If we take it at face value (leav­ing aside whether that’s proper), the Flynn in­ter­cept re­veals a pres­i­dent-elect ap­par­ently wor­ried that his for­eign pol­icy would be un­der­mined by his own gov­ern­ment’s in­tel­li­gence agen­cies. It would be eas­ier to dis­miss that fear as yet an­other fit of Trumpian para­noia if it didn’t seem like we were learn­ing about that con­ver­sa­tion from wire­taps.

Pro­gres­sives who’ve re­cently learned to stop wor­ry­ing and love the sur­veil­lance state should think hard about the prece­dent such leaks set — and the im­plicit mes­sage they send to po­lit­i­cal ac­tors — even if any par­tic­u­lar in­stance can be jus­ti­fied as serv­ing the pub­lic in­ter­est.

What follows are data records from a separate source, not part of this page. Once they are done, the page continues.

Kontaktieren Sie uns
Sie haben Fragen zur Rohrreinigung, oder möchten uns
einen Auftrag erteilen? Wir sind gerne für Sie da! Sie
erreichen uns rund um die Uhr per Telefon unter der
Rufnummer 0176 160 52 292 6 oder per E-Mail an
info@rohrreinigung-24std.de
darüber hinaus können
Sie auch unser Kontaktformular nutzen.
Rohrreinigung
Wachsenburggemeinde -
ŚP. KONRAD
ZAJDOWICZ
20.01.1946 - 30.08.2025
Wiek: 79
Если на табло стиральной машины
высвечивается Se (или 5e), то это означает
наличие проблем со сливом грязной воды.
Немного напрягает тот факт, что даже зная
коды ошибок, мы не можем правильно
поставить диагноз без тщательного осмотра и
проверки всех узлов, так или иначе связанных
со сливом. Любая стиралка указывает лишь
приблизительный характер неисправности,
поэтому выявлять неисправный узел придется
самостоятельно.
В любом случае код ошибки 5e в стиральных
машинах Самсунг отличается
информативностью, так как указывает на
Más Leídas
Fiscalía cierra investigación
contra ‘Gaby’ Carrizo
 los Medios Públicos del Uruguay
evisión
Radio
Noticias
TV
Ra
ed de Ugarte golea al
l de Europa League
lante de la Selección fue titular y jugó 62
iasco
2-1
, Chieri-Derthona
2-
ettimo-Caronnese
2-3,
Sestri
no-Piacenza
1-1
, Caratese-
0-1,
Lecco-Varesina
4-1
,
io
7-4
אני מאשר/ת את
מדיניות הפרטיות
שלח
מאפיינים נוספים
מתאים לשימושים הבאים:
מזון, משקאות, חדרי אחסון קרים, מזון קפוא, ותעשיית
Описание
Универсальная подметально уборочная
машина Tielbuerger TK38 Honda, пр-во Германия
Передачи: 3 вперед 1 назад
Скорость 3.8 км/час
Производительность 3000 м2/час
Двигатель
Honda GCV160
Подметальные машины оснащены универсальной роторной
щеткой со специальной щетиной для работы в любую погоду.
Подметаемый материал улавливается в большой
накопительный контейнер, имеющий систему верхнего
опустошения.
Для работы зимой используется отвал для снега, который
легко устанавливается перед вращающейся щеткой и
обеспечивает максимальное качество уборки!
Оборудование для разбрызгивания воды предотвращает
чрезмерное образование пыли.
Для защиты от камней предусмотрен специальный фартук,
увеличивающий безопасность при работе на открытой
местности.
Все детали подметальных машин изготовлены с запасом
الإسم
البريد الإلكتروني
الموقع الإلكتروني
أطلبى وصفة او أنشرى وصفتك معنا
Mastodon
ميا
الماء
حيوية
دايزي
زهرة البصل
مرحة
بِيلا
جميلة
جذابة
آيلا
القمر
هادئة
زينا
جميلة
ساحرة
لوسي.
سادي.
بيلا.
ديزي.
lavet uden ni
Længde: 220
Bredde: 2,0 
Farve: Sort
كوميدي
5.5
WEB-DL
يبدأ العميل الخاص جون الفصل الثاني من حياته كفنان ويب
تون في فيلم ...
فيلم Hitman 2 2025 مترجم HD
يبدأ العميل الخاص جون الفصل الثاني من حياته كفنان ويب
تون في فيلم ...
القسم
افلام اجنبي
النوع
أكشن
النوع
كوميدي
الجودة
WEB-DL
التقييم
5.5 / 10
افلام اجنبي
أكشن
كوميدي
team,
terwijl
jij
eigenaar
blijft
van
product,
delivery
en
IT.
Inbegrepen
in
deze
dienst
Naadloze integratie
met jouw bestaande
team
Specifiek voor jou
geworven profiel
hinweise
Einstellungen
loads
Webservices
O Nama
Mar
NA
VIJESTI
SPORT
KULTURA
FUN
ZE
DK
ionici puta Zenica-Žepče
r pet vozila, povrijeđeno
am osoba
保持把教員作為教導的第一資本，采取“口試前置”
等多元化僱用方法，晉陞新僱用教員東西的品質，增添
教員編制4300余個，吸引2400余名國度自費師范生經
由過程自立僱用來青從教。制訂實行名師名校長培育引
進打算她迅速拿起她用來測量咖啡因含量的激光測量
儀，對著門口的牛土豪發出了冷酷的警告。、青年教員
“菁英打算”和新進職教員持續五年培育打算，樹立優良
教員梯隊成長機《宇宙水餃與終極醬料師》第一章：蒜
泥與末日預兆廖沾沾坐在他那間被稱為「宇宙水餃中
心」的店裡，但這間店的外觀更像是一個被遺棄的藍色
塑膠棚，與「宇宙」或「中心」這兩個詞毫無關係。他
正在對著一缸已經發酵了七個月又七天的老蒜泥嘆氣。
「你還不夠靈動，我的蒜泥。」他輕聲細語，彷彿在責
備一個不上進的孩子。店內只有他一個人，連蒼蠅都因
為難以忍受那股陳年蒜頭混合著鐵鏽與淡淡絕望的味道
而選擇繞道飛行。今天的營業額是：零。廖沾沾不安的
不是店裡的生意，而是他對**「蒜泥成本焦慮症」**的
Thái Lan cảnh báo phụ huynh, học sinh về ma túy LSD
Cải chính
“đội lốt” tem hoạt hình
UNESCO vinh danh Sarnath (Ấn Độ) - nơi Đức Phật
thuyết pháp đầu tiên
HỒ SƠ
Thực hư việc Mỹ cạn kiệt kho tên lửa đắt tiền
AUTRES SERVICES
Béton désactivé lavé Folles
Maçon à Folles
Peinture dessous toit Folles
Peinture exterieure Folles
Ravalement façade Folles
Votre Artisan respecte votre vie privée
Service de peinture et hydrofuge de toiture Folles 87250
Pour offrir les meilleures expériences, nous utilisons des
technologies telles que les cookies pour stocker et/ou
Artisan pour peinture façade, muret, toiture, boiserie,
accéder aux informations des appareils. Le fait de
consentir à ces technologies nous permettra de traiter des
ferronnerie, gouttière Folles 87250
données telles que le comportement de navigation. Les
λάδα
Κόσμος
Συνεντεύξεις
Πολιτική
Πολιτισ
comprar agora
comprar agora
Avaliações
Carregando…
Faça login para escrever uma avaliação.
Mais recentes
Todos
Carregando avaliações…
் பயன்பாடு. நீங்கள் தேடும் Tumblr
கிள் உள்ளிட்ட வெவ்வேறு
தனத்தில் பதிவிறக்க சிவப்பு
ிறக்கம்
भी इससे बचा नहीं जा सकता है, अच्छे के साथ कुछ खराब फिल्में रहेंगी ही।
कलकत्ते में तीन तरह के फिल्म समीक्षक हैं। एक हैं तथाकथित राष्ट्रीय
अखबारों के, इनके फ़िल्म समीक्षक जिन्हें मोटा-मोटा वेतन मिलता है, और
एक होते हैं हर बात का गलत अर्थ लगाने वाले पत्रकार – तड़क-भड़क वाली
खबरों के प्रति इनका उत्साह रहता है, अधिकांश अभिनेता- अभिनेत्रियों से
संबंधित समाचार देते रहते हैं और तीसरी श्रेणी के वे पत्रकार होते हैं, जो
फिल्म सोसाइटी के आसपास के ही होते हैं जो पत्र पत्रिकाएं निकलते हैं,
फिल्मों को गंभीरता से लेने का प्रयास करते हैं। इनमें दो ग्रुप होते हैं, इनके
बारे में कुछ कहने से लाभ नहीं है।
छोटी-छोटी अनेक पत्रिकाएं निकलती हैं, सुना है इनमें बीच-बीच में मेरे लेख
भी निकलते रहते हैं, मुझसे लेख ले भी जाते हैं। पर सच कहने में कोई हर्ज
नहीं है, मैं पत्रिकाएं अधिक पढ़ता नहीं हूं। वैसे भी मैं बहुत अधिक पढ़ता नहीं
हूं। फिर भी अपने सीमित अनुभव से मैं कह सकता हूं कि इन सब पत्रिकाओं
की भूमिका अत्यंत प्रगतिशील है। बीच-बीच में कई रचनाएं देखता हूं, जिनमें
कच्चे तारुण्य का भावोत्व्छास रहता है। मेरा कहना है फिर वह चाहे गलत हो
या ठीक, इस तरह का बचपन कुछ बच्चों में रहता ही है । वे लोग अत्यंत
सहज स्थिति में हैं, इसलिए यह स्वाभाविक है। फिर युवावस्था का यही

The leaks may not be, as con­ser­va­tive me­dia would have it, the only real scan­dal, but no­body should be too en­thu­si­as­tic about the prospect of liv­ing in a coun­try where of­fi­cials who an­tag­o­nize spy agen­cies find their tele­phone con­ver­sa­tions quoted in news head­lines.

Trump fans, mean­while, should not make the mis­take of think­ing that the only rea­son to worry about the deep state is that it re­mains Barack Obama’s deep state. The most ef­fec­tive bul­wark against abuse of the in­tel­li­gence com­mu­nity’s power is not the bod­ies charged with over­see­ing the spy agen­cies — all ul­ti­mately de­pend on can­dor and dis­clo­sure from the agen­cies them­selves — but the frag­ile cul­ture of re­straint that fit­fully emerged in the af­ter­math of the scan­dals of the 1960s and ’70s. What­ever re­mains of that cul­ture 16 years into the war on ter­ror­ism, hol­low­ing out the in­tel­li­gence bu­reau­cracy to make room for ap­pointees se­lected for their per­sonal loy­alty to Trump would prob­a­bly fin­ish it off.